I am using Apache Avro.

My schema has map type:

{"name": "MyData", 
  "type" :  {"type": "map", 
              "values":{
                   "type": "record",
                   "name": "Person",
                   "fields":[
                      {"name": "name", "type": "string"},
                      {"name": "age", "type": "int"},

                ]
                }
               }
}

After compile the schema, the genated Java class use CharSequence as the key for the Map MyData.

It is very inconvenient to use CharSequence in Map as key, is there a way to generate String type key for Map in Apache Avro?

P.S.

Problem is that, for example dataMap.containsKey("SOME_KEY") will returns false even though there is such key there, just because it is CharSequence. Besides, put an map entry with a existing key doesn't relpace the old one. That's why I say it is inconvenient to use CharSequence as key.

回答1:

Apparently, there is a workaround for this problem in Avro 1.6. You specify the string type in your project's POM file:

  <stringType>String</stringType>

This is mentioned in this issue is AVRO-803 ... though the plugin's web documentation doesn't reflect this.



回答2:

This JIRA discussion is relevant.

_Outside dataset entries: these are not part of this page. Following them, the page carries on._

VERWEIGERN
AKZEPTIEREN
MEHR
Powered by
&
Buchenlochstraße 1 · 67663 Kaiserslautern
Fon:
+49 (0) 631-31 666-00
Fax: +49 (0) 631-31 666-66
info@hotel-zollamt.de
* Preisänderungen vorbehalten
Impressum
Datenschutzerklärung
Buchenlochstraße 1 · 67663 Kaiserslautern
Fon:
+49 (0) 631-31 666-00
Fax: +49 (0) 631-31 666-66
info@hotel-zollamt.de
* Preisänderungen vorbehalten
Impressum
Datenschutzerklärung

The main point of CharSequence still being used is backwards-compatability.

And like Charles Forsythe pointed out, there has been added a workaround for when String is necessary, by setting the string property in the schema.

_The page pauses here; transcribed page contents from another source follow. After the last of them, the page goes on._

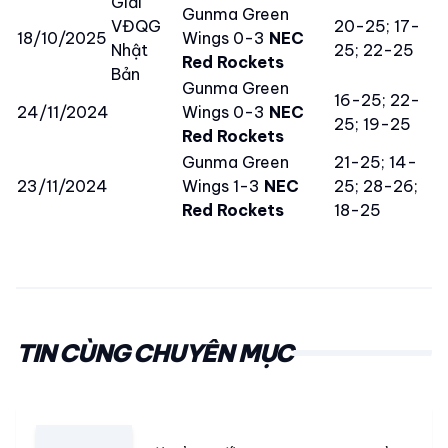
Giải
Gunma Green
VĐQG
20-25; 17-
18/10/2025
Wings 0-3
NEC
Nhật
25; 22-25
Red Rockets
Bản
Gunma Green
16-25; 22-
24/11/2024
Wings 0-3
NEC
25; 19-25
Red Rockets
Gunma Green
21-25; 14-
23/11/2024
Wings 1-3
NEC
25; 28-26;
Red Rockets
18-25
TIN CÙNG CHUYÊN MỤC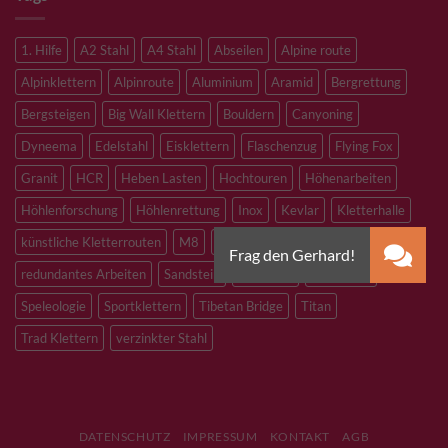
1. Hilfe
A2 Stahl
A4 Stahl
Abseilen
Alpine route
Alpinklettern
Alpinroute
Aluminium
Aramid
Bergrettung
Bergsteigen
Big Wall Klettern
Bouldern
Canyoning
Dyneema
Edelstahl
Eisklettern
Flaschenzug
Flying Fox
Granit
HCR
Heben Lasten
Hochtouren
Höhenarbeiten
Höhlenforschung
Höhlenrettung
Inox
Kevlar
Kletterhalle
künstliche Kletterrouten
M8
M10
M12
Notfall
PLX
redundantes Arbeiten
Sandstein
Skitouren
Slacklining
Speleologie
Sportklettern
Tibetan Bridge
Titan
Trad Klettern
verzinkter Stahl
DATENSCHUTZ
IMPRESSUM
KONTAKT
AGB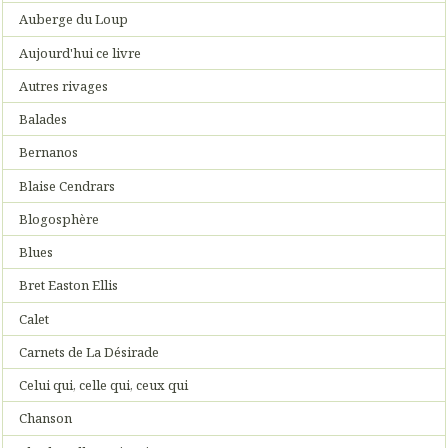
Auberge du Loup
Aujourd'hui ce livre
Autres rivages
Balades
Bernanos
Blaise Cendrars
Blogosphère
Blues
Bret Easton Ellis
Calet
Carnets de La Désirade
Celui qui, celle qui, ceux qui
Chanson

 { "type": "string", "avro.java.string": "String" }

The default type here is their own Utf8 class. In addition to manual specification and the pom.xml setting, there is even an avro-tools compile option for it, the -string option:

java -jar avro-tools.1.7.5.jar compile -string schema /path/to/schema .


回答3:

Apparently, by default, Avro uses CharSequence. I found a way to configure it to convert to String

From Avro 1.6.0 onward, there is an option to have Avro always perform the conversion to String. There are a couple of ways to achieve this. The first is to set the avro.java.string property in the schema to String:

         { "type": "string", "avro.java.string": "String" }

I have not tested this.



回答4:

Regardless of whether it's possible to force Avro to use a String, using CharSequence directly is a bad implementation because CharSequence isn't Comparable<CharSequence> and doesn't even specify equality of two identical sequences. I suggest filing this as a bug against Avro.



回答5:

a quick solution(the value type could be other Objects, now I am):

Map<String, String> convertToStringMap(Map<CharSequence, CharSequence> map){
    if (null == map){
        return null;
    }
    HashMap<String, String> result = new  HashMap<String, String>();
    for(CharSequence key: map.keySet()){
        CharSequence k_value = map.get(key);
        String s_key = key.toString();
        String s_value = k_value.toString();
        result.put(s_key, s_value);
    }
    return result;
}


回答6:

I think explicitly convert String to Utf8 will work. "some_key" -> new Utf8("some_key") and use this as your key for the map.



标签: java avro